# Introduction to DataFrames
**[Bogumił Kamiński](http://bogumilkaminski.pl/about/), Dec 5, 2017**

A brief introduction to basic usage of `DataFrames`. Tested under `DataFrames` master on 2017-12-05.
I will try to keep it up to date as the package evolves.

In [1]:
using DataFrames # load package

## Handling missing values

In [2]:
missing, typeof(missing) # singleton type

(missing, Missings.Missing)

In [3]:
x = [1, 2, missing, 3] # arrays automatically create an appropriate union type

4-element Array{Union{Int64, Missings.Missing},1}:
 1       
 2       
  missing
 3       

In [4]:
ismissing(1), ismissing(missing), ismissing(x), ismissing.(x) # check if variable is missing

(false, true, false, Bool[false, false, true, false])

In [5]:
eltype(x), Missings.T(eltype(x)) # extract the type combined with Missing (useful for arrays)

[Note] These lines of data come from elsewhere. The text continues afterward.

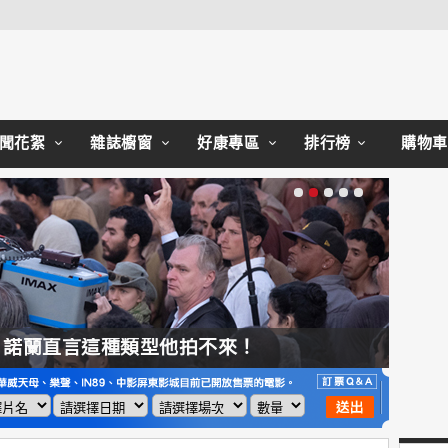
Close
聞花絮
雜誌櫥窗
好康專區
排行榜
購物車
，諾蘭直言這種類型他拍不來！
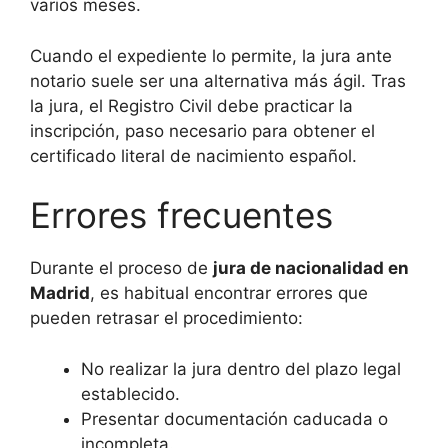
varios meses.
Cuando el expediente lo permite, la jura ante
notario suele ser una alternativa más ágil. Tras
la jura, el Registro Civil debe practicar la
inscripción, paso necesario para obtener el
certificado literal de nacimiento español.
Errores frecuentes
Durante el proceso de
jura de nacionalidad en
Madrid
, es habitual encontrar errores que
pueden retrasar el procedimiento:
No realizar la jura dentro del plazo legal
establecido.
Presentar documentación caducada o
incompleta.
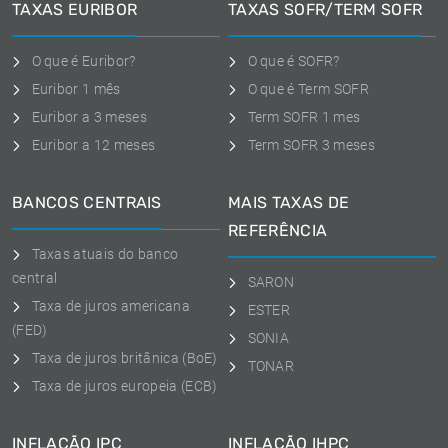
TAXAS EURIBOR
TAXAS SOFR/TERM SOFR
O que é Euribor?
O que é SOFR?
Euribor 1 mês
O que é Term SOFR
Euribor a 3 meses
Term SOFR 1 mes
Euribor a 12 meses
Term SOFR 3 meses
BANCOS CENTRAIS
MAIS TAXAS DE
REFERÊNCIA
Taxas atuais do banco
central
SARON
Taxa de juros americana
ESTER
(FED)
SONIA
Taxa de juros britânica (BoE)
TONAR
Taxa de juros europeia (ECB)
INFLAÇÃO IPC
INFLAÇÃO IHPC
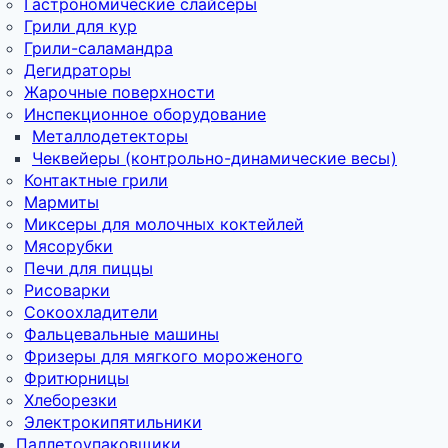
Гастрономические слайсеры
Грили для кур
Грили-саламандра
Дегидраторы
Жарочные поверхности
Инспекционное оборудование
Металлодетекторы
Чеквейеры (контрольно-динамические весы)
Контактные грили
Мармиты
Миксеры для молочных коктейлей
Мясорубки
Печи для пиццы
Рисоварки
Сокоохладители
Фальцевальные машины
Фризеры для мягкого мороженого
Фритюрницы
Хлеборезки
Электрокипятильники
Паллетоупаковщики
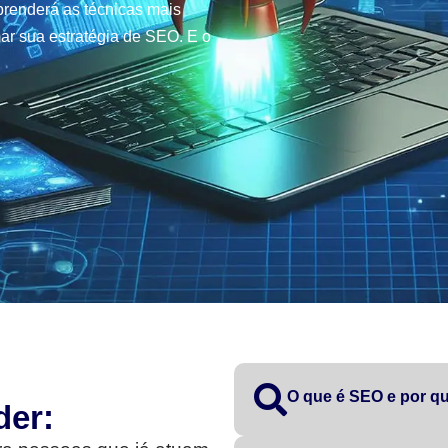
renderá as técnicas mais
ar sua estratégia de SEO. E o
O que é SEO e por qu
der:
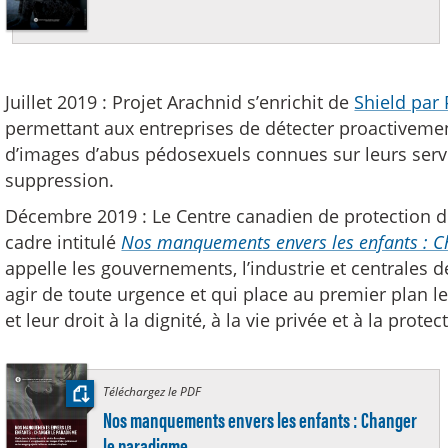
Juillet 2019 : Projet Arachnid s’enrichit de
Shield par 
permettant aux entreprises de détecter proactiveme
d’images d’abus pédosexuels connues sur leurs serve
suppression.
Décembre 2019 : Le Centre canadien de protection de
cadre intitulé
Nos manquements envers les enfants : C
appelle les gouvernements, l’industrie et centrales
agir de toute urgence et qui place au premier plan l
et leur droit à la dignité, à la vie privée et à la protec
Téléchargez le PDF
:
Nos manquements envers les enfants : Changer
le paradigme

(Union{Int64, Missings.Missing}, Int64)

In [6]:
missing == missing, missing != missing, missing < missing # missing comparisons produce missing

(missing, missing, missing)

In [7]:
1 == missing, 1 != missing, 1 < missing # the same with values of other types

(missing, missing, missing)

In [8]:
isequal(missing, missing), missing === missing, isequal(1, missing), isless(1, missing) # those produce Bool result

(true, true, false, true)

In [9]:
map(x -> x(missing), [sin, cos, zero, sqrt]) # many (not all) functions handle missing

4-element Array{Missings.Missing,1}:
 missing
 missing
 missing
 missing

In [10]:
map(x -> x(missing, 1), [+, - , *, /, div]) # part 2

5-element Array{Missings.Missing,1}:
 missing
 missing
 missing
 missing
 missing

In [11]:
map(x -> x([1,2,missing]), [minimum, maximum, extrema, mean, any, float]) # part 3

6-element Array{Any,1}:
 missing                                            
 missing                                            
 (missing, missing)                                 
 missing                                            
 missing                                            
 Union{Float64, Missings.Missing}[1.0, 2.0, missing]

In [12]:
collect(skipmissing([1, missing, 2, missing])) # skipmissings returns iterator skipping missing values

2-element Array{Int64,1}:
 1
 2

In [13]:
collect(Missings.replace([1.0, missing, 2.0, missing], NaN)) # the same but replacing missings

4-element Array{Float64,1}:
   1.0
 NaN  
   2.0
 NaN  

In [14]:
unique([1, missing, 2, missing]), levels([1, missing, 2, missing]) # get unique values with or without missings

(Any[1, missing, 2], [1, 2])

In [15]:
x = [1,2,3]
y = allowmissing(x) # convert to type accepting missings
z = disallowmissing(y) # and back, this would fail if y contained missing
x,y,z

([1, 2, 3], Union{Int64, Missings.Missing}[1, 2, 3], [1, 2, 3])

In [16]:
x = DataFrame(Int, 2, 3)
showcols(x)
allowmissing!(x, 1) # make first column accept missings
allowmissing!(x, :x3) # make :x3 column accept missings
println("\n\nAfter: ", eltypes(x))

2×3 DataFrames.DataFrame
│ Col # │ Name │ Eltype │ Missing │ Values  │
├───────┼──────┼────────┼─────────┼─────────┤
│ 1     │ x1   │ Int64  │ 0       │ 0  …  0 │
│ 2     │ x2   │ Int64  │ 0       │ 0  …  0 │
│ 3     │ x3   │ Int64  │ 0       │ 0  …  0 │

After: Type[Union{Int64, Missings.Missing}, Int64, Union{Int64, Missings.Missing}]


In [17]:
x = DataFrame(A=[1, missing, 3, 4], B=["A", "B", missing, "C"])
println("Complete cases:\n", completecases(x)) # find rows with all complete data
y = dropmissing(x) # remove rows with incomplete data from DataFrame, create a new DataFrame
dropmissing!(x) # the same but in-place
[x, y]

Complete cases:
Bool[true, false, false, true]


2-element Array{DataFrames.DataFrame,1}:
 2×2 DataFrames.DataFrame
│ Row │ A │ B │
├─────┼───┼───┤
│ 1   │ 1 │ A │
│ 2   │ 4 │ C │
 2×2 DataFrames.DataFrame
│ Row │ A │ B │
├─────┼───┼───┤
│ 1   │ 1 │ A │
│ 2   │ 4 │ C │